Judith got the job when no one else was interested.
Judith mistook it for endorsement.
Judith believed her own hype, and the praise from her closed circle.
Judith never accepted the polls.
Judith would never change to fit, everything else had to bend.
Judith just needed more time, but her clock had run out.
Collins prospered and then suffered from her long-standing, mutually parasitic and symbiotic relationship with Cameron Slater, “whaleoil beef-hooked off the starboard bow!” Collins was the the public face of vile Dirty Politics.
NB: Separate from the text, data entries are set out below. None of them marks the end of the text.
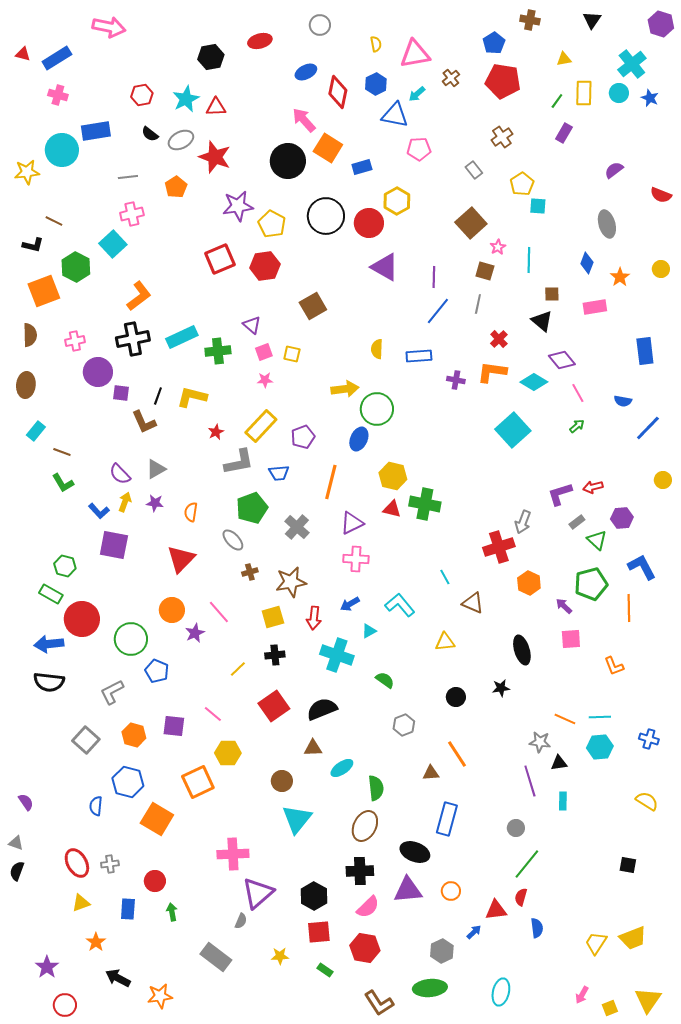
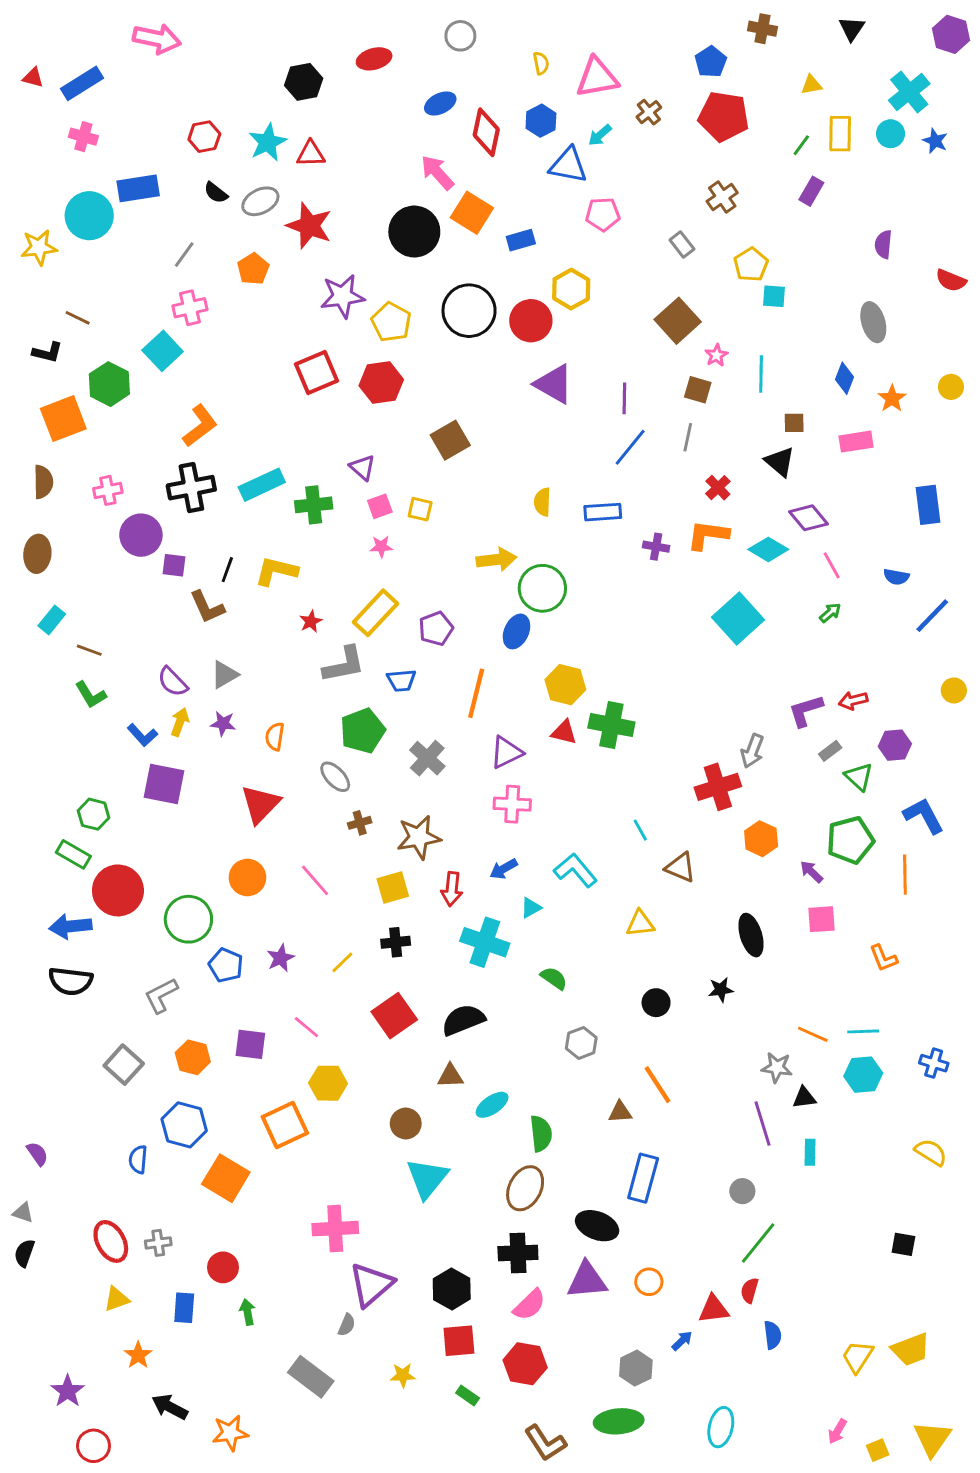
purple semicircle: (614, 170) -> (883, 244), turned -48
gray line: (128, 177) -> (184, 255), turned -48
purple star: (195, 633) -> (281, 958), moved

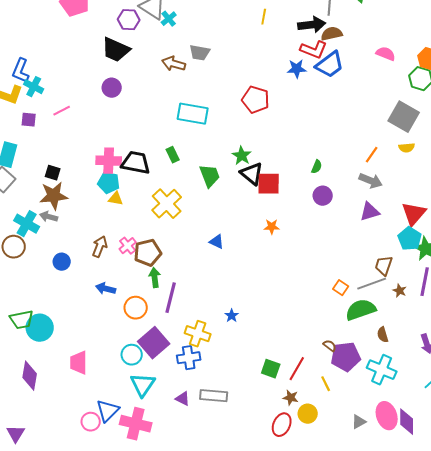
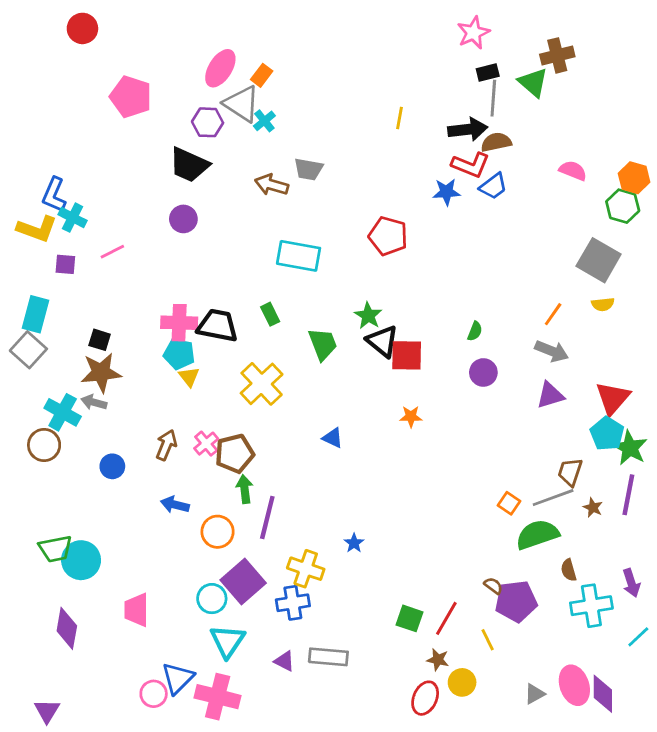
blue trapezoid: (330, 65) -> (493, 186), size x0.7
yellow triangle: (116, 199) -> (189, 377), turned 42
cyan cross: (382, 370) -> (591, 606), moved, turned -32

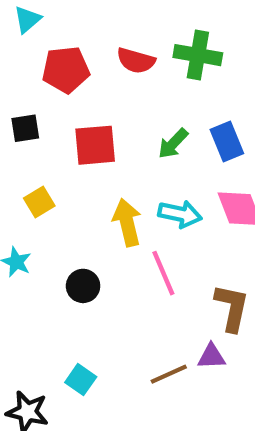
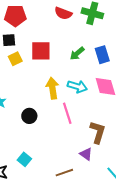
red pentagon: (66, 70) -> (15, 16), moved
yellow square: (39, 202) -> (15, 59), moved
purple triangle: (211, 356) -> (86, 154), turned 32
brown line: (169, 374) -> (64, 173), moved

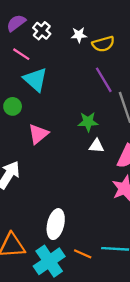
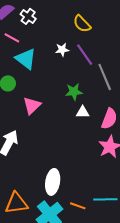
white star: (79, 35) -> (62, 50), moved
yellow semicircle: (103, 44) -> (82, 24), turned 66

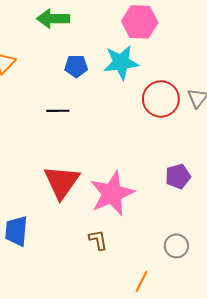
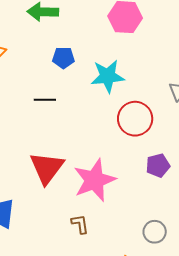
cyan star: (121, 62) -> (108, 76), moved
red circle: (161, 99) -> (135, 119), moved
It’s good to see the back of her bile-infested leadership of the National Party. The MAGA cap scuppered the leadership of Todd Muller. Whaleoil put paid to Judith Collins’ leadership.
Good riddance.
Probably quite unintended but Judith demonstrated this week that far from women being equal in the workplace, they can never be. They are far too sensitive to cope with anything.
That a baffoonish comment said in the presence of a female (not at her) could cause such lasting trauma 5 years later that literally ended careers could easily be seen to prove that females are best avoided in communication with anything other than necessary professional conversation, with witnesses to corroborate, and that communication kept to the bare minimum.
Anything else may be misinterpreted to the detriment of all around!
We have a lot of very nasty people in our country I see many daily when I am driving to and from work and there lack of care makes a mockery of our team of 5 million rhetoric.